The argument is often made that social media is a harbinger of freedom of expression into the 21st century — but is it really free?

This is not to implicate the online troll armies that will threaten rape and plunder if the illegal occupation of a regime they support is questioned. There is something that is subsumed into this larger concept of online terror — online bullying. This doesn’t have to be intentional and most certainly does not have to be paid. It is most worrisome when it comes from the stringently moral, ‘woke’ social media police.

Social media’s moral police is always open for recruitment. Indeed it is possible to ascend to the position in one place, and then fall out of it, in another comment thread, on another post. Policemen spend time browsing exchanges on anything and everything, waiting for an opening to castigate, shame, and condemn.

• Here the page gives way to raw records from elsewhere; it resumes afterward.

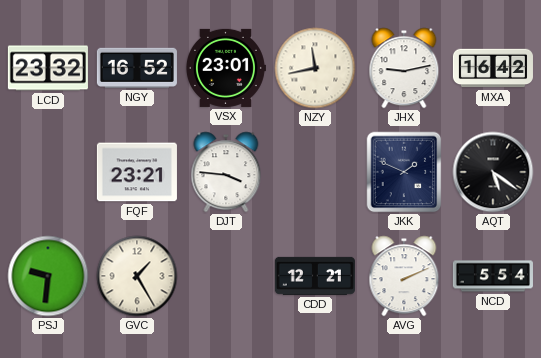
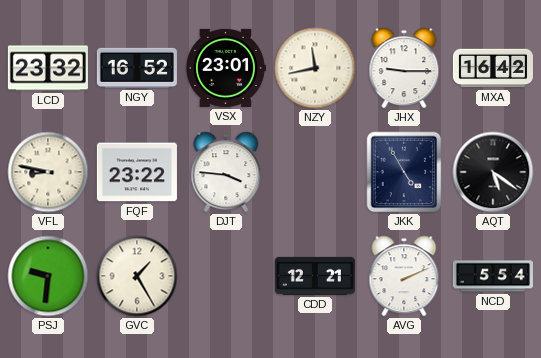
JHX: 9:13 -> 9:15
VFL: none -> 8:47
FQF: 23:21 -> 23:22
JKK: 1:49 -> 4:55
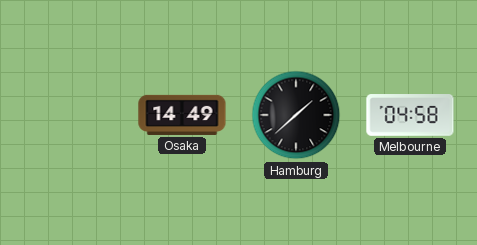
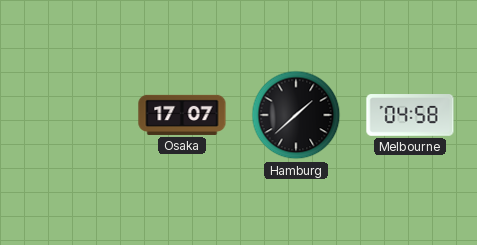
Osaka: 14:49 -> 17:07
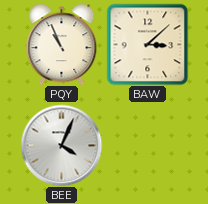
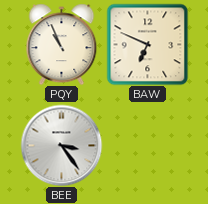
BAW: 3:08 -> 6:49
BEE: 4:04 -> 3:24
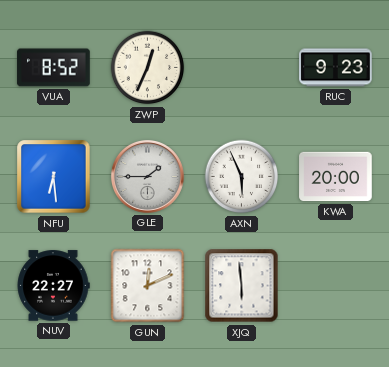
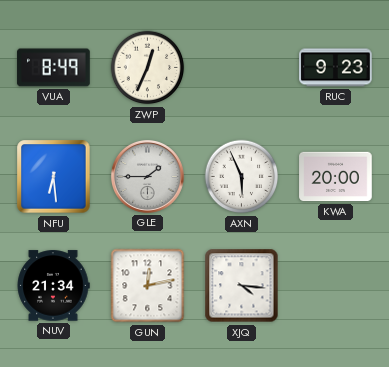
VUA: 8:52 -> 8:49
NUV: 22:27 -> 21:34
GUN: 12:11 -> 12:13
XJQ: 5:59 -> 4:16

They have the self-assumed role of being alert to what they perceive is incorrect and unjust. It is entirely human to perceive anything contrarian to one’s personal beliefs as incorrect and unjust. Therein lies the danger of this patrol.

It is becoming increasingly difficult to express an opinion without fear of backlash. Every Facebook status needs to be a run a safety test — tempered for any word or clause that might outrage the social media police. Want to point out a legal glitch in everyone’s favorite activist putting up a case? You’d rather sit this one out. Want to say a revered celebrity’s statement on an issue was hollow and inadequate? Bad idea. Your ten silent supporters will not be able to fend off the rapid onslaught of criticism and name-calling from the moral accountability court you never invited into your quarters. The lynch mob is always ready, stakes lit, guns blaring.

The social media police has acquired a distinct set of weaponry — all shrouded in an armor of moral superiority that makes it impossible to call out. It latches on to trigger words and throws them around, attracting cohorts by the glamorized power of those words. You can ask someone to learn to take responsibility and be accused of threatening their mental health. The social media cop does an excellent job of deflecting the conversation to an unrelated premise, drowning out the stance of the original poster with the allure of their noise. Anything that is fashionable and new, that cannot be refuted but is entirely irrelevant to the matter at hand — like freedom, empathy, minority rights — is the line of attack the cop chooses.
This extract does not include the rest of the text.